→ **ASSIGNMENT**
Using the records that follow, reproduce exactly the lines starting at the line containing "воспитательного процесса" and ending at the line containing "Leczenie łysienia". Include both end lines and no pictures.

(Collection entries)

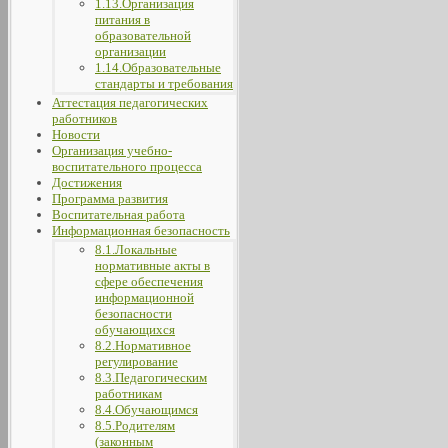
1.13.Организация
питания в
образовательной
организации
1.14.Образовательные
стандарты и требования
Аттестация педагогических
работников
Новости
Организация учебно-
воспитательного процесса
Достижения
Программа развития
Воспитательная работа
Информационная безопасность
8.1.Локальные
нормативные акты в
сфере обеспечения
информационной
безопасности
обучающихся
8.2.Нормативное
регулирование
8.3.Педагогическим
работникам
8.4.Обучающимся
8.5.Родителям
(законным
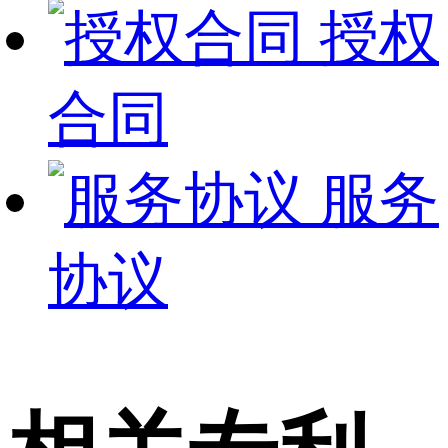
授权
合同
服务
协议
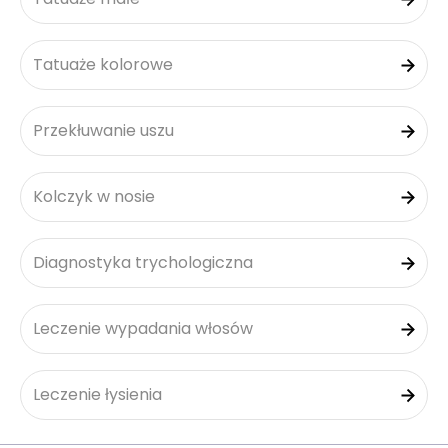
Tatuaże kolorowe
Przekłuwanie uszu
Kolczyk w nosie
Diagnostyka trychologiczna
Leczenie wypadania włosów
Leczenie łysienia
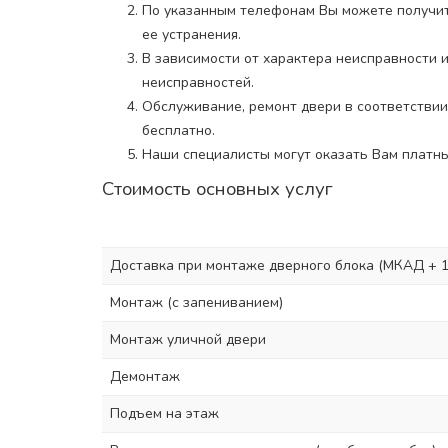
По указанным телефонам Вы можете получить
ее устранения.
В зависимости от характера неисправности 
неисправностей.
Обслуживание, ремонт двери в соответствии
бесплатно.
Наши специалисты могут оказать Вам платны
Стоимость основных услуг
Доставка при монтаже дверного блока (МКАД + 10
Монтаж (с запениванием)
Монтаж уличной двери
Демонтаж
Подъем на этаж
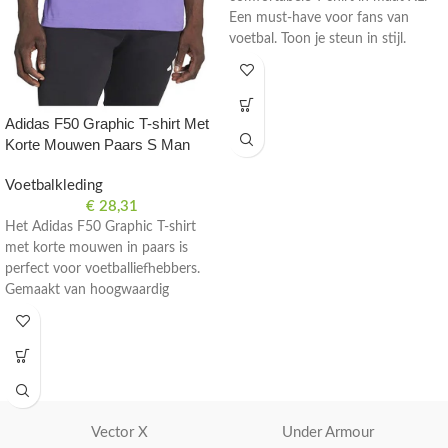
Een must-have voor fans van
voetbal. Toon je steun in stijl.
Adidas F50 Graphic T-shirt Met
Korte Mouwen Paars S Man
Voetbalkleding
€
28,31
Het Adidas F50 Graphic T-shirt
met korte mouwen in paars is
perfect voor voetballiefhebbers.
Gemaakt van hoogwaardig
materiaal voor comfort en stijl op
en naast het veld.
Vector X
Under Armour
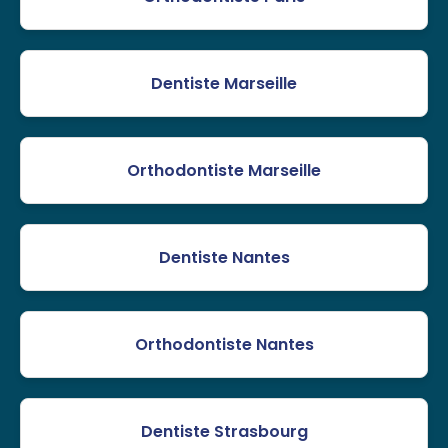
Dentiste Marseille
Orthodontiste Marseille
Dentiste Nantes
Orthodontiste Nantes
Dentiste Strasbourg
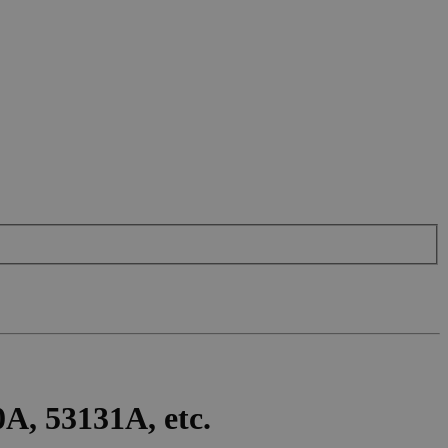
A, 53131A, etc.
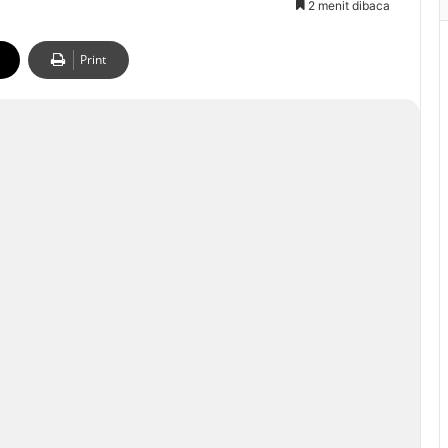
2 menit dibaca
Print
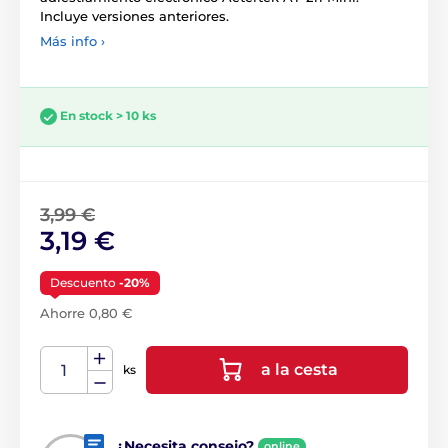
Incluye versiones anteriores.
Más info ›
En stock > 10 ks
3,99 €
3,19 €
Descuento
-20%
Ahorre 0,80 €
a la cesta
ks
¿Necesita consejo?
online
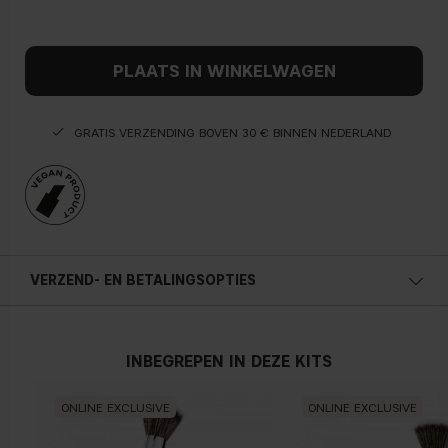
PLAATS IN WINKELWAGEN
GRATIS VERZENDING BOVEN 30 € BINNEN NEDERLAND
VERZEND- EN BETALINGSOPTIES
INBEGREPEN IN DEZE KITS
ONLINE EXCLUSIVE
ONLINE EXCLUSIVE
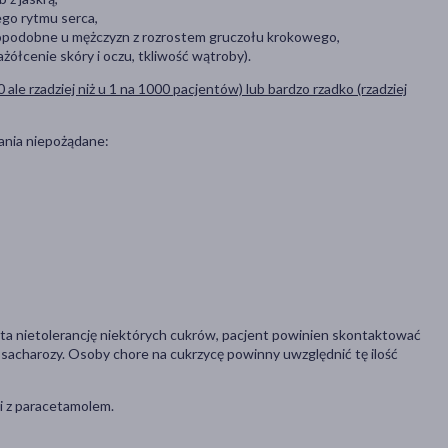
ego rytmu serca,
dopodobne u mężczyzn z rozrostem gruczołu krokowego,
ółcenie skóry i oczu, tkliwość wątroby).
0 ale rzadziej niż u 1 na 1000 pacjentów) lub bardzo rzadko (rzadziej
ania niepożądane:
enta nietolerancję niektórych cukrów, pacjent powinien skontaktować
 g sacharozy. Osoby chore na cukrzycę powinny uwzględnić tę ilość
mi z paracetamolem.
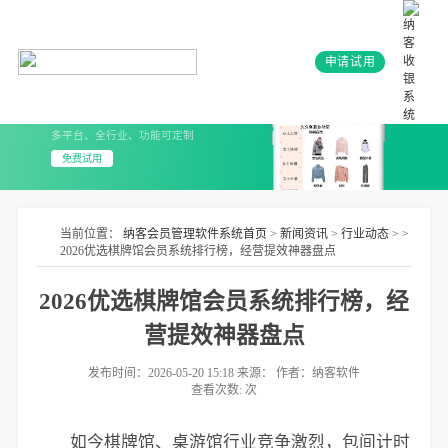
申请试用
会员系统+小程序
3分钟上线 无需开发
多平台、全行业、功能可定制
免费试用
当前位置：
纳客会员管理软件系统首页
>
新闻资讯
>
行业动态
> >
2026优选棋牌馆会员系统排行榜，经营提效神器盘点
2026优选棋牌馆会员系统排行榜，经
营提效神器盘点
发布时间：2026-05-20 15:18 来源： 作者：纳客软件
查看次数:
次
如今棋牌馆、桌游馆行业竞争激烈，包间计时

→ **YOUR SOLUTION**
воспитательного процесса
Достижения
Программа развития
Воспитательная работа
Информационная безопасность
8.1.Локальные
нормативные акты в
сфере обеспечения
информационной
безопасности
обучающихся
8.2.Нормативное
регулирование
8.3.Педагогическим
работникам
8.4.Обучающимся
8.5.Родителям
(законным
授权
合同
服务
协议
Tatuaże kolorowe
Przekłuwanie uszu
Kolczyk w nosie
Diagnostyka trychologiczna
Leczenie wypadania włosów
Leczenie łysienia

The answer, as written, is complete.